That leads me to this Juan Cole piece about how the Obama administration's policy towards Iran affects gas prices:
Frum is likely correct that there isn’t that much speculation involved in trading oil futures nowadays. While 10% or 15% of the price of petroleum may derive from traders building the Iran crisis into futures contracts (which isn’t really speculation), mostly petroleum is high because demand is exceeding supply. Otherwise there should be a lot of petroleum just sitting around in depots, which is not the case.
But Frum then went on to say that there were two ways Obama could affect the price of petroleum. He could release some American reserves of petroleum, and he could offer more clarity on his Iran policy.
And this is where Frum went off the rails. Obama cannot reduce the price of petroleum simply by being clearer on his Iran policy. In fact, it is the clarity of that policy that is contributing to high prices. A more vague and ambiguous policy is what might calm the markets.

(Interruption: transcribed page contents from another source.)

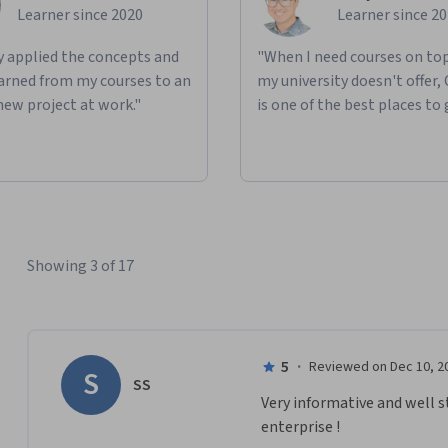
Learner since 2020
Learner since 2
ly applied the concepts and
"When I need courses on top
learned from my courses to an
my university doesn't offer,
new project at work."
is one of the best places to 
Showing 3 of 17
5
·
Reviewed on Dec 10, 2
S
SS
Very informative and well s
enterprise !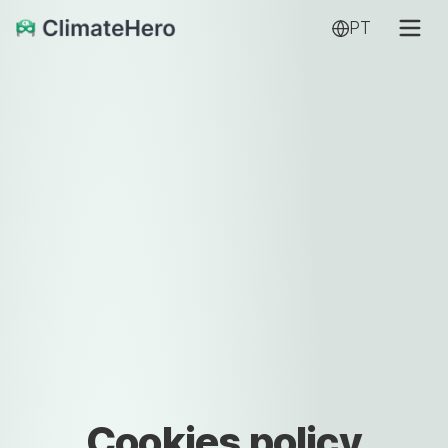
PT
Cookies policy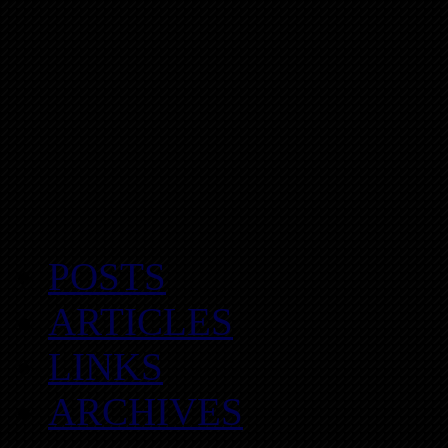
POSTS
ARTICLES
LINKS
ARCHIVES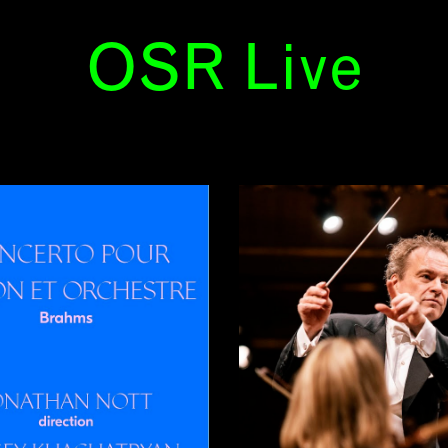
OSR Live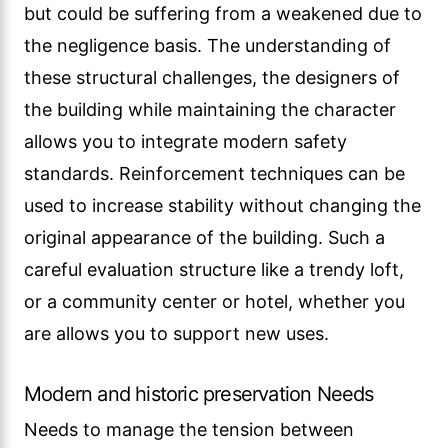
but could be suffering from a weakened due to
the negligence basis. The understanding of
these structural challenges, the designers of
the building while maintaining the character
allows you to integrate modern safety
standards. Reinforcement techniques can be
used to increase stability without changing the
original appearance of the building. Such a
careful evaluation structure like a trendy loft,
or a community center or hotel, whether you
are allows you to support new uses.
Modern and historic preservation Needs
Needs to manage the tension between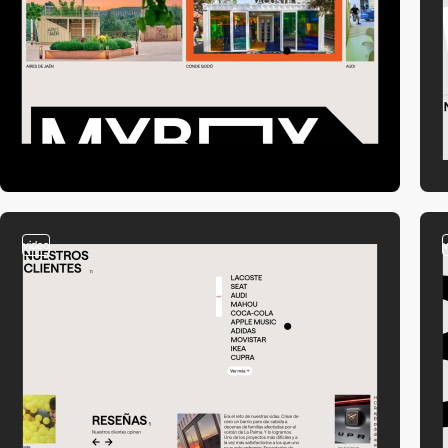
video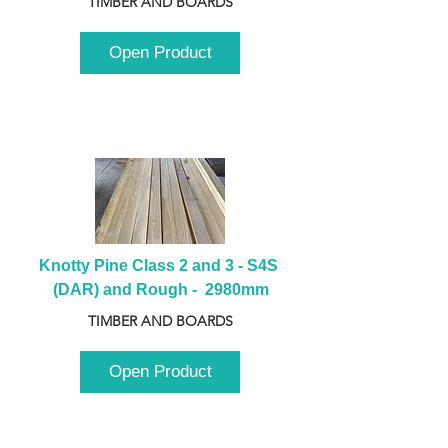
TIMBER AND BOARDS
Open Product
Knotty Pine Class 2 and 3 - S4S 
(DAR) and Rough -  2980mm
TIMBER AND BOARDS
Open Product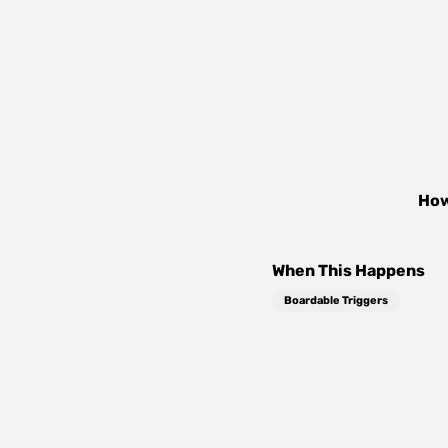
How
When This Happens
Boardable Triggers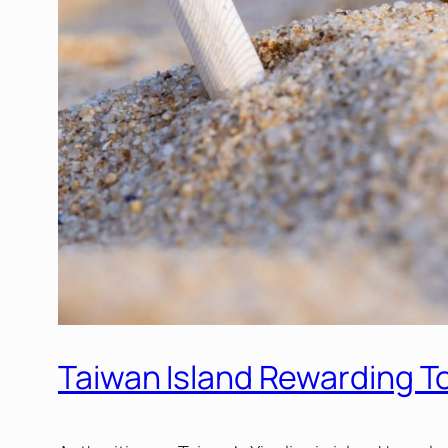
Taiwan Island Rewarding To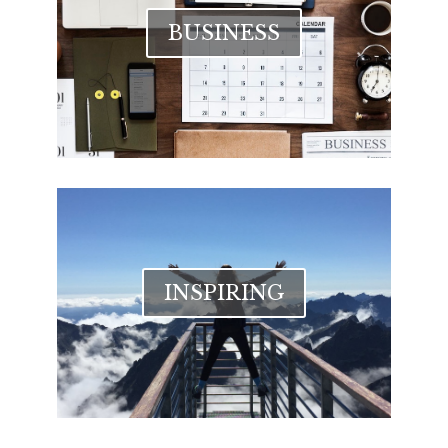
BUSINESS
INSPIRING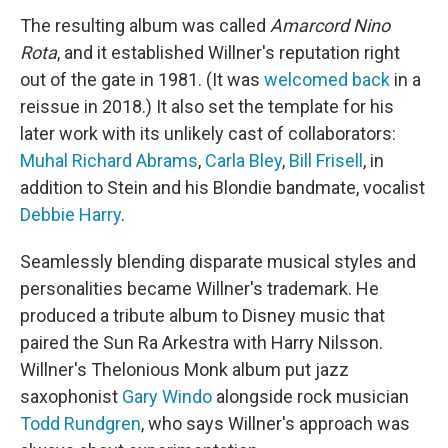
The resulting album was called
Amarcord Nino
Rota
,
and it established Willner's reputation right
out of the gate in 1981. (It was
welcomed back
in a
reissue in 2018.) It also set the template for his
later work with its unlikely cast of collaborators:
Muhal Richard Abrams
,
Carla Bley
,
Bill Frisell
, in
addition to Stein and his Blondie bandmate, vocalist
Debbie Harry
.
Seamlessly blending disparate musical styles and
personalities became Willner's trademark. He
produced a tribute album to Disney music that
paired the Sun Ra Arkestra with Harry Nilsson.
Willner's Thelonious Monk album put jazz
saxophonist
Gary Windo
alongside rock musician
Todd Rundgren
, who says Willner's approach was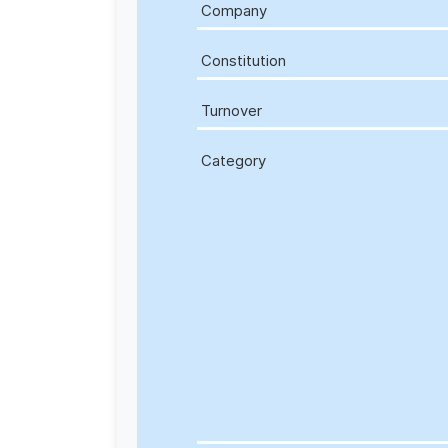
Company
Constitution
Turnover
Category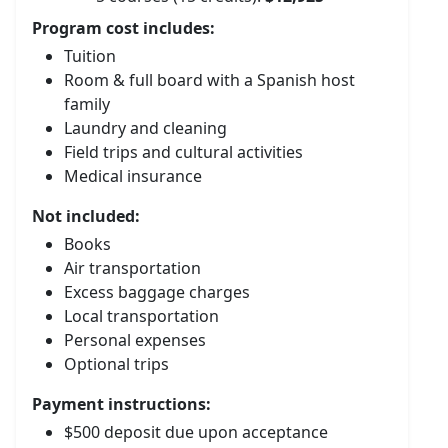
Program cost includes:
Tuition
Room & full board with a Spanish host
family
Laundry and cleaning
Field trips and cultural activities
Medical insurance
Not included:
Books
Air transportation
Excess baggage charges
Local transportation
Personal expenses
Optional trips
Payment instructions:
$500 deposit due upon acceptance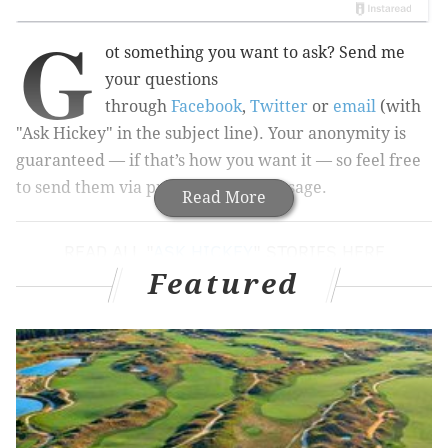
G
ot something you want to ask? Send me
your questions
through
Facebook
,
Twitter
or
email
(with
"Ask Hickey" in the subject line). Your anonymity is
guaranteed — if that’s how you want it — so feel free
to send them via private/direct message.
Read More
READ ALL "
ASK HICKEY
" STORIES HERE
Featured
And now, this week’s questions...
Walk like you mean it
What to do about sidewalk mafias (aka with
weather getting nicer, groups of people who think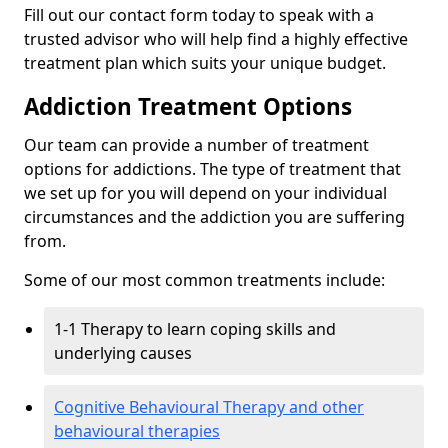
Fill out our contact form today to speak with a
trusted advisor who will help find a highly effective
treatment plan which suits your unique budget.
Addiction Treatment Options
Our team can provide a number of treatment
options for addictions. The type of treatment that
we set up for you will depend on your individual
circumstances and the addiction you are suffering
from.
Some of our most common treatments include:
1-1 Therapy to learn coping skills and
underlying causes
Cognitive Behavioural Therapy and other
behavioural therapies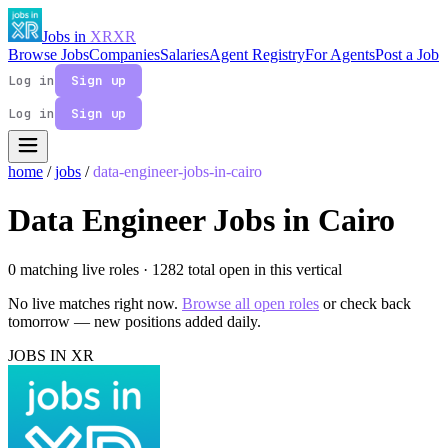
Jobs in
XR
XR
Browse Jobs
Companies
Salaries
Agent Registry
For Agents
Post a Job
Log in
Sign up
Log in
Sign up
home
/
jobs
/
data-engineer-jobs-in-cairo
Data Engineer Jobs in Cairo
0 matching live roles
· 1282 total open in this vertical
No live matches right now.
Browse all open roles
or check back
tomorrow — new positions added daily.
JOBS IN XR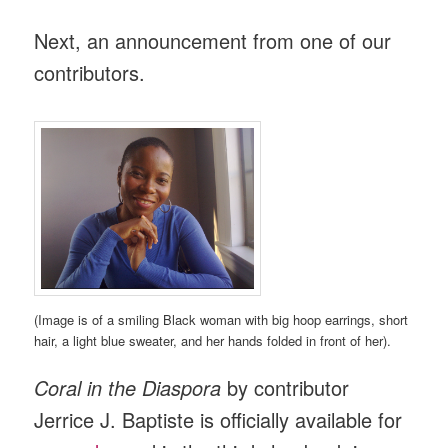
Next, an announcement from one of our
contributors.
(Image is of a smiling Black woman with big hoop earrings, short
hair, a light blue sweater, and her hands folded in front of her).
Coral in the Diaspora
by contributor
Jerrice J. Baptiste is officially available for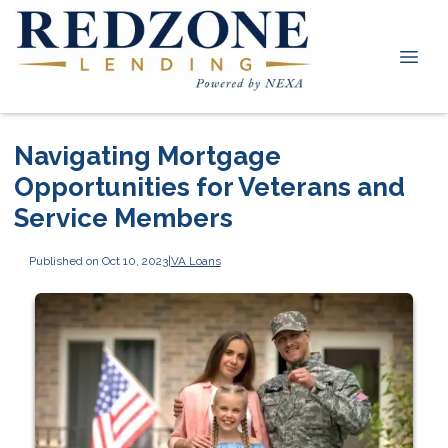
Navigating Mortgage
Opportunities for Veterans and
Service Members
Published on Oct 10, 2023
|
VA Loans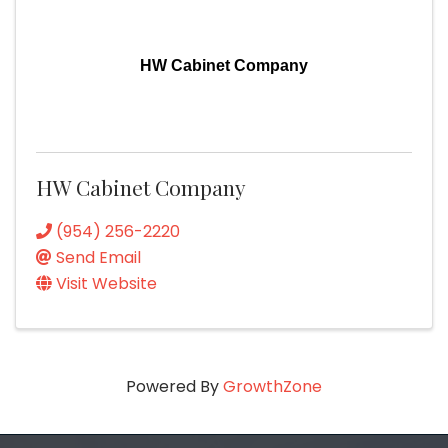
HW Cabinet Company
HW Cabinet Company
(954) 256-2220
Send Email
Visit Website
Powered By
GrowthZone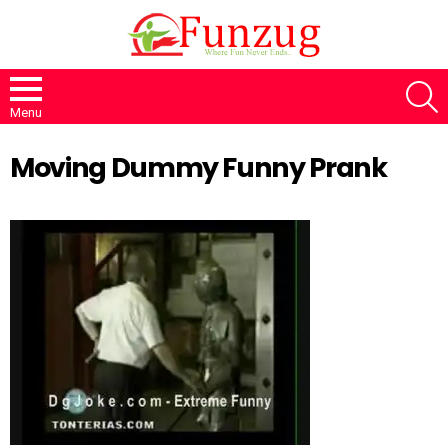
S
Menu
Moving Dummy Funny Prank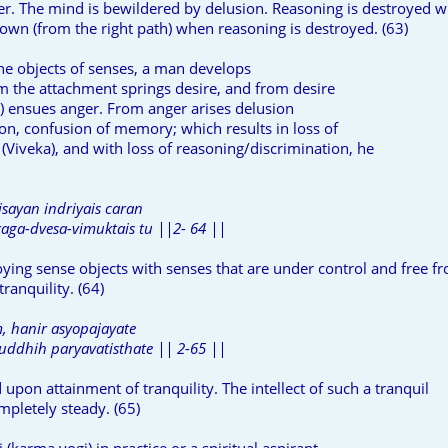
er. The mind is bewildered by delusion. Reasoning is destroyed 
down (from the right path) when reasoning is destroyed. (63)
he objects of senses, a man develops
m the attachment springs desire, and from desire
nt) ensues anger. From anger arises delusion
ion, confusion of memory; which results in loss of
(Viveka), and with loss of reasoning/discrimination, he
isayan indriyais caran
aga-dvesa-vimuktais tu ||2- 64 ||
oying sense objects with senses that are under control and free f
tranquility. (64)
 hanir asyopajayate
uddhih paryavatisthate || 2-65 ||
upon attainment of tranquility. The intellect of such a tranquil
pletely steady. (65)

Obama’s Iran policy is to visit crippling sanctions on Iran and to attempt to impose a financial embargo on the sale of Iranian petroleum. If you are an oil futures trader and you hear that, you might well conclude that Obama is trying to take Iranian petroleum off the market. You would be right. Guess what: less supply, assuming constant or increasing demand, equals higher prices. So you’d build that into the futures bids. And that would cause gasoline prices to rise or stay high.
Even if Obama took Cole's advice gas would still be really expensive. And that's because of the basic supply and demand issue. We should take Cole's advice on Iran for the sake of both gas prices and Iran/US relations in general. But gas prices will continue be a problem until we develop alternative fuel sources and bend the demand curve.